Perasaan Yusuf terkoyak. Mario telah mengambil keputusan sendiri, tanpa memberinya kesempatan untuk berbicara.

Dengan langkah berat, Yusuf kembali ke ruangan Samuel, di mana ia harus menghadapi kenyataan dengan hati yang semakin kesal. Diskusi panjang soal pekerjaan terasa begitu hambar. Keadaan di luar itu lebih membuatnya terluka. Tak lama setelah itu, ia kembali ke ruangannya dan melihat Mario keluar dari ruangan itu.

"Aku pulang duluan, aku tidur di rumah cici aja" kata Mario tanpa menoleh, dan meninggalkan ruangannya. Yusuf hanya bisa menatapnya, kecewa tanpa kata.

Yusuf menghempaskan tubuhnya di kursi. Menatap lurus ke depan dengan pandangan hampa. Seandainya ada Yogi, Yusuf pasti sudah menceritakan permasalahannya, namun kini Yusuf seorang diri, tak ada lagi yang bisa mendengar keluh kesah hidupnya. Sampai akhirnya, ia menemukan dirinya duduk sendiri di ruangannya, merasa terasing dari semua yang pernah ia yakini. Pikirannya yang kosong itu akhirnya membawa tidur dalam diamnya.

Ketika terbangun, hanya ada satu yang terbersit: ia harus menjemput Mario. Tak peduli apapun yang terjadi, ia tak bisa membiarkan kebahagiaan mereka menghilang begitu saja.

Yusuf mengendarai mobilnya, menuju rumah Martha selaku kakak kandung dari Mario. Yusuf bertemu Martha di coffeshop milik Martha sebelum akhirnya meminta ijin untuk menjemput Mario di rumah Martha.

"Maafin aku," kata Yusuf dengan tulus setelah menyambut Mario di depan rumah. "Pulang sama Mas, ya? Guling Mas yang empuk cuma kamu doang."

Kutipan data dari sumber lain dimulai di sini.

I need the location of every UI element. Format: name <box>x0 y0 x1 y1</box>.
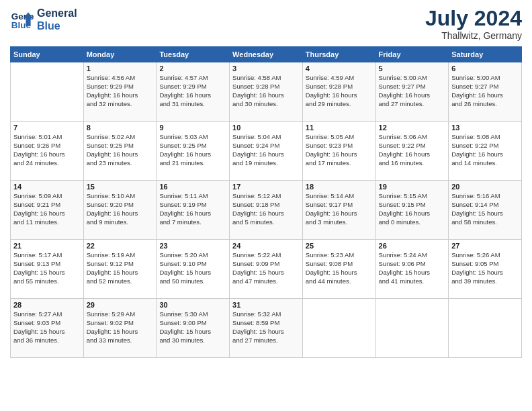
calendar-cell: 24Sunrise: 5:22 AMSunset: 9:09 PMDayligh… <box>230 240 303 299</box>
calendar-cell <box>11 62 84 122</box>
calendar-cell: 9Sunrise: 5:03 AMSunset: 9:25 PMDaylight… <box>157 122 230 181</box>
day-info: Sunrise: 5:10 AMSunset: 9:20 PMDaylight:… <box>87 192 154 226</box>
col-friday: Friday <box>375 47 449 62</box>
calendar-table: Sunday Monday Tuesday Wednesday Thursday… <box>10 46 522 358</box>
day-info: Sunrise: 5:03 AMSunset: 9:25 PMDaylight:… <box>159 133 226 167</box>
day-info: Sunrise: 5:09 AMSunset: 9:21 PMDaylight:… <box>13 192 81 226</box>
day-number: 25 <box>306 242 373 250</box>
week-row-5: 28Sunrise: 5:27 AMSunset: 9:03 PMDayligh… <box>11 299 522 358</box>
day-info: Sunrise: 5:22 AMSunset: 9:09 PMDaylight:… <box>232 251 300 285</box>
calendar-cell: 23Sunrise: 5:20 AMSunset: 9:10 PMDayligh… <box>157 240 230 299</box>
col-saturday: Saturday <box>449 47 522 62</box>
calendar-cell: 28Sunrise: 5:27 AMSunset: 9:03 PMDayligh… <box>11 299 84 358</box>
calendar-header-row: Sunday Monday Tuesday Wednesday Thursday… <box>11 47 522 62</box>
day-info: Sunrise: 5:12 AMSunset: 9:18 PMDaylight:… <box>232 192 300 226</box>
page-header: General Blue General Blue July 2024 Thal… <box>10 7 522 41</box>
day-info: Sunrise: 5:06 AMSunset: 9:22 PMDaylight:… <box>379 133 446 167</box>
day-number: 8 <box>87 124 154 132</box>
logo-line1: General <box>37 7 77 19</box>
day-number: 13 <box>451 124 519 132</box>
day-info: Sunrise: 5:02 AMSunset: 9:25 PMDaylight:… <box>87 133 154 167</box>
day-info: Sunrise: 4:56 AMSunset: 9:29 PMDaylight:… <box>87 74 154 108</box>
day-info: Sunrise: 5:00 AMSunset: 9:27 PMDaylight:… <box>451 74 519 108</box>
day-number: 11 <box>306 124 373 132</box>
calendar-cell: 1Sunrise: 4:56 AMSunset: 9:29 PMDaylight… <box>83 62 157 122</box>
day-number: 19 <box>379 183 446 191</box>
day-info: Sunrise: 5:16 AMSunset: 9:14 PMDaylight:… <box>451 192 519 226</box>
calendar-cell: 21Sunrise: 5:17 AMSunset: 9:13 PMDayligh… <box>11 240 84 299</box>
calendar-cell: 14Sunrise: 5:09 AMSunset: 9:21 PMDayligh… <box>11 181 84 240</box>
calendar-cell <box>449 299 522 358</box>
col-wednesday: Wednesday <box>230 47 303 62</box>
calendar-cell: 6Sunrise: 5:00 AMSunset: 9:27 PMDaylight… <box>449 62 522 122</box>
calendar-cell: 18Sunrise: 5:14 AMSunset: 9:17 PMDayligh… <box>302 181 375 240</box>
day-info: Sunrise: 5:00 AMSunset: 9:27 PMDaylight:… <box>379 74 446 108</box>
day-number: 20 <box>451 183 519 191</box>
calendar-cell: 20Sunrise: 5:16 AMSunset: 9:14 PMDayligh… <box>449 181 522 240</box>
day-info: Sunrise: 4:57 AMSunset: 9:29 PMDaylight:… <box>159 74 226 108</box>
calendar-cell: 2Sunrise: 4:57 AMSunset: 9:29 PMDaylight… <box>157 62 230 122</box>
calendar-cell: 29Sunrise: 5:29 AMSunset: 9:02 PMDayligh… <box>83 299 157 358</box>
day-info: Sunrise: 5:05 AMSunset: 9:23 PMDaylight:… <box>306 133 373 167</box>
day-number: 21 <box>13 242 81 250</box>
day-number: 9 <box>159 124 226 132</box>
day-info: Sunrise: 5:08 AMSunset: 9:22 PMDaylight:… <box>451 133 519 167</box>
day-info: Sunrise: 5:15 AMSunset: 9:15 PMDaylight:… <box>379 192 446 226</box>
day-info: Sunrise: 5:20 AMSunset: 9:10 PMDaylight:… <box>159 251 226 285</box>
day-number: 1 <box>87 64 154 73</box>
calendar-cell: 17Sunrise: 5:12 AMSunset: 9:18 PMDayligh… <box>230 181 303 240</box>
logo: General Blue General Blue <box>10 7 77 32</box>
col-sunday: Sunday <box>11 47 84 62</box>
calendar-cell: 3Sunrise: 4:58 AMSunset: 9:28 PMDaylight… <box>230 62 303 122</box>
day-info: Sunrise: 5:26 AMSunset: 9:05 PMDaylight:… <box>451 251 519 285</box>
day-info: Sunrise: 5:17 AMSunset: 9:13 PMDaylight:… <box>13 251 81 285</box>
week-row-4: 21Sunrise: 5:17 AMSunset: 9:13 PMDayligh… <box>11 240 522 299</box>
day-info: Sunrise: 4:58 AMSunset: 9:28 PMDaylight:… <box>232 74 300 108</box>
calendar-cell <box>302 299 375 358</box>
day-number: 5 <box>379 64 446 73</box>
calendar-cell: 12Sunrise: 5:06 AMSunset: 9:22 PMDayligh… <box>375 122 449 181</box>
calendar-cell: 10Sunrise: 5:04 AMSunset: 9:24 PMDayligh… <box>230 122 303 181</box>
day-number: 3 <box>232 64 300 73</box>
calendar-cell: 5Sunrise: 5:00 AMSunset: 9:27 PMDaylight… <box>375 62 449 122</box>
day-number: 7 <box>13 124 81 132</box>
day-number: 31 <box>232 301 300 309</box>
day-number: 22 <box>87 242 154 250</box>
day-number: 23 <box>159 242 226 250</box>
calendar-cell: 25Sunrise: 5:23 AMSunset: 9:08 PMDayligh… <box>302 240 375 299</box>
day-info: Sunrise: 5:14 AMSunset: 9:17 PMDaylight:… <box>306 192 373 226</box>
day-info: Sunrise: 5:11 AMSunset: 9:19 PMDaylight:… <box>159 192 226 226</box>
day-info: Sunrise: 5:01 AMSunset: 9:26 PMDaylight:… <box>13 133 81 167</box>
day-number: 30 <box>159 301 226 309</box>
day-number: 18 <box>306 183 373 191</box>
location: Thallwitz, Germany <box>425 30 522 41</box>
calendar-cell: 15Sunrise: 5:10 AMSunset: 9:20 PMDayligh… <box>83 181 157 240</box>
col-thursday: Thursday <box>302 47 375 62</box>
day-number: 16 <box>159 183 226 191</box>
week-row-1: 1Sunrise: 4:56 AMSunset: 9:29 PMDaylight… <box>11 62 522 122</box>
day-number: 29 <box>87 301 154 309</box>
day-number: 15 <box>87 183 154 191</box>
calendar-cell: 22Sunrise: 5:19 AMSunset: 9:12 PMDayligh… <box>83 240 157 299</box>
day-number: 27 <box>451 242 519 250</box>
calendar-cell: 19Sunrise: 5:15 AMSunset: 9:15 PMDayligh… <box>375 181 449 240</box>
calendar-cell <box>375 299 449 358</box>
day-number: 26 <box>379 242 446 250</box>
week-row-2: 7Sunrise: 5:01 AMSunset: 9:26 PMDaylight… <box>11 122 522 181</box>
day-number: 10 <box>232 124 300 132</box>
day-info: Sunrise: 4:59 AMSunset: 9:28 PMDaylight:… <box>306 74 373 108</box>
day-number: 2 <box>159 64 226 73</box>
calendar-cell: 31Sunrise: 5:32 AMSunset: 8:59 PMDayligh… <box>230 299 303 358</box>
day-info: Sunrise: 5:04 AMSunset: 9:24 PMDaylight:… <box>232 133 300 167</box>
calendar-cell: 27Sunrise: 5:26 AMSunset: 9:05 PMDayligh… <box>449 240 522 299</box>
logo-line2: Blue <box>37 19 77 32</box>
day-info: Sunrise: 5:27 AMSunset: 9:03 PMDaylight:… <box>13 310 81 345</box>
day-info: Sunrise: 5:23 AMSunset: 9:08 PMDaylight:… <box>306 251 373 285</box>
day-number: 14 <box>13 183 81 191</box>
calendar-cell: 26Sunrise: 5:24 AMSunset: 9:06 PMDayligh… <box>375 240 449 299</box>
day-number: 24 <box>232 242 300 250</box>
day-number: 28 <box>13 301 81 309</box>
calendar-cell: 7Sunrise: 5:01 AMSunset: 9:26 PMDaylight… <box>11 122 84 181</box>
day-info: Sunrise: 5:24 AMSunset: 9:06 PMDaylight:… <box>379 251 446 285</box>
day-number: 12 <box>379 124 446 132</box>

"Jangan ngambek lagi dong! mas nggak kuat kalo dicuekin gini!" sambung Yusuf lagi karena Mario masih bungkam.

"Kamu pikir aku bisa lama ngambek sama kamu, maafin aku juga ya" Mario mengeluh manja, namun akhirnya memeluk Yusuf dengan lembut.

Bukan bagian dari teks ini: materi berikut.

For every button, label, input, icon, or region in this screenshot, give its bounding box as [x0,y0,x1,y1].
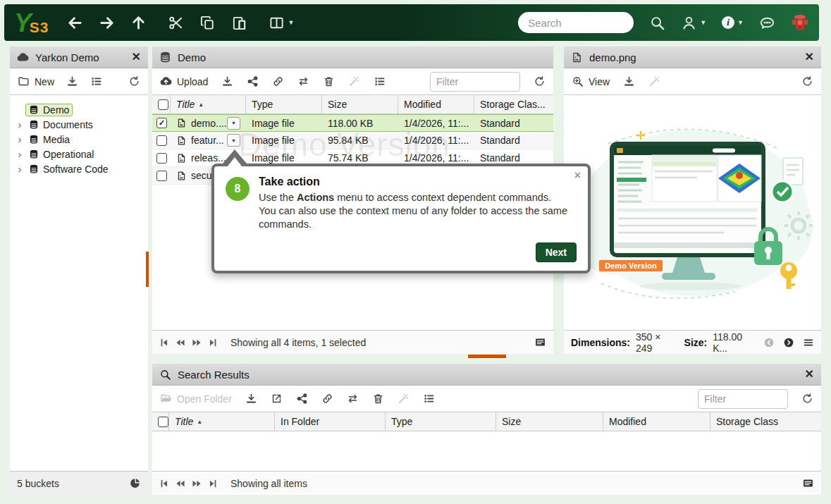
column-header-size[interactable]: Size [496,412,603,431]
open-folder-button[interactable]: Open Folder [160,393,232,405]
layout-columns-menu[interactable]: ▼ [269,15,294,31]
details-icon[interactable] [423,393,435,405]
download-icon[interactable] [623,75,635,87]
view-button[interactable]: View [572,75,610,87]
prev-item-icon[interactable] [763,337,775,348]
last-page-icon[interactable] [208,479,218,488]
column-header-type[interactable]: Type [246,95,322,113]
row-checkbox[interactable] [156,153,167,164]
global-search-input[interactable] [518,12,634,33]
wand-icon[interactable] [398,393,410,405]
chevron-right-icon[interactable]: › [14,118,25,130]
file-row[interactable]: ✓demo....▼Image file118.00 KB1/4/2026, 1… [152,114,553,132]
refresh-icon[interactable] [801,393,813,405]
user-menu[interactable]: ▼ [681,15,706,31]
link-icon[interactable] [321,393,333,405]
close-icon[interactable]: × [574,169,581,182]
prev-page-icon[interactable] [176,479,185,488]
info-menu[interactable]: i ▼ [722,16,744,29]
new-folder-button[interactable]: New [18,75,54,87]
wand-icon[interactable] [648,75,660,87]
close-icon[interactable]: ✕ [132,51,141,63]
delete-icon[interactable] [323,75,335,87]
back-icon[interactable] [67,15,83,31]
up-icon[interactable] [130,15,147,31]
external-link-icon[interactable] [271,393,283,405]
next-button[interactable]: Next [536,242,577,262]
select-all-checkbox[interactable] [158,99,168,110]
wand-icon[interactable] [348,75,360,87]
close-icon[interactable]: ✕ [805,369,814,380]
row-checkbox[interactable]: ✓ [156,118,167,128]
upload-button[interactable]: Upload [160,75,208,87]
file-title[interactable]: demo.... [191,118,227,129]
column-header-size[interactable]: Size [322,95,398,113]
first-page-icon[interactable] [159,338,169,348]
download-icon[interactable] [66,75,78,87]
column-header-title[interactable]: Title▲ [169,412,275,431]
move-icon[interactable] [347,393,359,405]
table-view-icon[interactable] [534,336,546,348]
column-header-type[interactable]: Type [386,412,496,431]
move-icon[interactable] [297,75,309,87]
select-all-checkbox[interactable] [158,417,168,427]
details-icon[interactable] [90,75,102,87]
link-icon[interactable] [272,75,284,87]
usage-pie-icon[interactable] [129,477,141,489]
chevron-right-icon[interactable]: › [14,163,25,175]
delete-icon[interactable] [372,393,384,405]
paste-icon[interactable] [231,15,247,31]
column-header-storage-class[interactable]: Storage Class [710,412,821,431]
search-panel-resize-handle[interactable] [468,355,506,358]
first-page-icon[interactable] [159,479,169,488]
refresh-icon[interactable] [801,75,813,87]
refresh-icon[interactable] [128,75,140,87]
forward-icon[interactable] [99,15,115,31]
table-view-icon[interactable] [802,477,814,489]
chevron-right-icon[interactable]: › [14,148,25,160]
file-title[interactable]: featur... [191,135,224,146]
row-checkbox[interactable] [156,171,167,181]
feedback-icon[interactable] [759,15,775,31]
file-row[interactable]: featur...▼Image file95.84 KB1/4/2026, 11… [152,132,553,149]
column-header-modified[interactable]: Modified [398,95,474,113]
share-icon[interactable] [247,75,259,87]
last-page-icon[interactable] [208,338,218,348]
search-pager [159,479,218,488]
search-icon[interactable] [649,15,665,31]
next-item-icon[interactable] [783,337,794,348]
close-icon[interactable]: ✕ [805,51,814,63]
menu-icon[interactable] [803,337,814,348]
share-icon[interactable] [296,393,308,405]
sidebar-item-demo[interactable]: Demo [14,102,144,117]
chevron-right-icon[interactable]: › [14,133,25,145]
aws-s3-icon[interactable] [791,13,809,32]
next-page-icon[interactable] [192,338,202,348]
row-checkbox[interactable] [156,135,167,146]
column-header-title[interactable]: Title▲ [171,95,246,113]
folder-icon [18,75,30,87]
sidebar-item-operational[interactable]: ›Operational [14,147,144,161]
file-storage-class: Standard [474,135,553,146]
file-title[interactable]: releas... [191,152,226,164]
download-icon[interactable] [245,393,257,405]
search-filter-input[interactable] [698,389,788,409]
row-actions-caret[interactable]: ▼ [227,117,240,130]
sidebar-item-documents[interactable]: ›Documents [14,117,144,132]
sidebar-resize-handle[interactable] [146,252,149,287]
buckets-panel-header: Yarkon Demo ✕ [10,47,148,68]
column-header-storage-clas-[interactable]: Storage Clas... [474,95,553,113]
sidebar-item-software-code[interactable]: ›Software Code [14,161,144,176]
copy-icon[interactable] [199,15,216,31]
prev-page-icon[interactable] [176,338,185,348]
files-filter-input[interactable] [430,72,520,92]
next-page-icon[interactable] [192,479,202,488]
details-icon[interactable] [374,75,386,87]
column-header-in-folder[interactable]: In Folder [275,412,386,431]
refresh-icon[interactable] [534,75,546,87]
column-header-modified[interactable]: Modified [603,412,710,431]
cut-icon[interactable] [168,15,184,31]
row-actions-caret[interactable]: ▼ [227,134,240,147]
sidebar-item-media[interactable]: ›Media [14,132,144,147]
download-icon[interactable] [221,75,233,87]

Seiring berjalannya waktu, kisah cinta mereka berwarna oleh segala pahit manisnya. Pertengkaran kecil tak pernah bisa memadamkan api cinta mereka. Meski kadang ada jarak yang tercipta, Yusuf dan Mario tahu bahwa mereka selalu membutuhkan satu sama lain. Kini, di ulang tahun kedua hubungan mereka, Yusuf yakin dengan satu hal: ia ingin menghabiskan sisa hidupnya bersama Mario, dalam segala suka dan dukanya.